Berlin : Es darf gepflanzt werden

Geplanter großer Park am Gleisdreieck seit Mittwoch vertraglich gesichert

Christian van Lessen

Noch wirkt das weite Areal zwischen Möckern-, Yorck- und Flottwellstraße mit seinem wilden Wäldchen, den alten Gleisen, den Holperpfaden aus Kopfsteinpflaster und Bahngebäuden verwunschen. Wie entrückt von der Stadt und dem nahen Potsdamer Platz. Schon ab Herbst 2006 könnte hier der erste Teil eines 30 Hektar großen öffentlichen Parks entstehen. Der größten Parkanlage, die seit der Einheit in Berlin errichtet wird und – mit Bauten am Rand und in der Mitte ergänzt– eine grüne Verbindung zwischen Schöneberg und Kreuzberg schafft. Das gesamte Gelände könnte in etwa zehn Jahren fertig sein.

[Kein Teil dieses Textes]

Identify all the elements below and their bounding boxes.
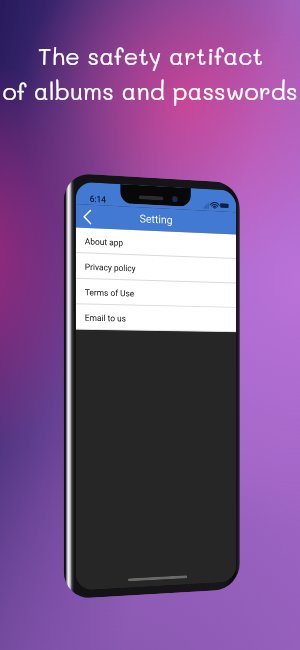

Bis zum Jahresende soll ein landschaftsplanerischer Wettbewerb beginnen, kündigte Stadtentwicklungssenatorin Ingeborg Junge-Reyer (SPD) am Mittwoch an. Im Frühjahr sei mit einer Entscheidung zu rechnen. Die Senatorin will, dass „so viel wie möglich“ von dem vorhandenen Grün – etwa das wild gewachsene Wäldchen – erhalten bleibt. Naturschutz und Freizeitgestaltung könnten miteinander verbunden werden, die neue Grünfläche für die Bewohner in einem hochverdichteten Gebiet zu einem „Volkspark“ werden. Es ist eine Bürgerbeteiligung geplant, voraussichtlich am letzten Oktober-Wochenende soll es „zum Kennenlernen“ öffentliche Führungen über das Gelände geben. Die Senatorin unterzeichnete mit Baustadtrat Franz Schulz (Grüne) von Friedrichshain-Kreuzberg und York von Pannwitz von der Immobiliengesellschaft Vivico, die ehemalige Bahnanlagen entwickelt, einen „Rahmenvertrag zur städtebaulichen Neuordnung des Gleisdreiecks“. Er gilt als Startschuss für das Projekt. Die Vertragspartner sprachen von einem „sinnvollen Kompromiss zwischen wirtschaftlichen und entwicklungspolitischen Zielen“. Denn die Vivico darf nur Wohnungen und Gewerberäume bauen, etwa an der Flottwellstraße, weil sie dem Senat und dem Bezirk den Park garantiert und außerdem dem Technikmuseum Flächen für die Erweiterung zur Verfügung stellt. Ursprünglich hatten Bezirk und Bürgerinitiative Gleisdreieck neue Bauten an der Grünfläche abgelehnt. Für den Park stehen 24 Millionen Euro zur Verfügung. Das Geld kommt von den Investoren des Potsdamer und Leipziger Platzes. Sie haben es aufgrund städtebaulicher Verträge für Ersatz-Grün in der näheren Umgebung zur Verfügung gestellt und bei der Stiftung Naturschutz eingezahlt.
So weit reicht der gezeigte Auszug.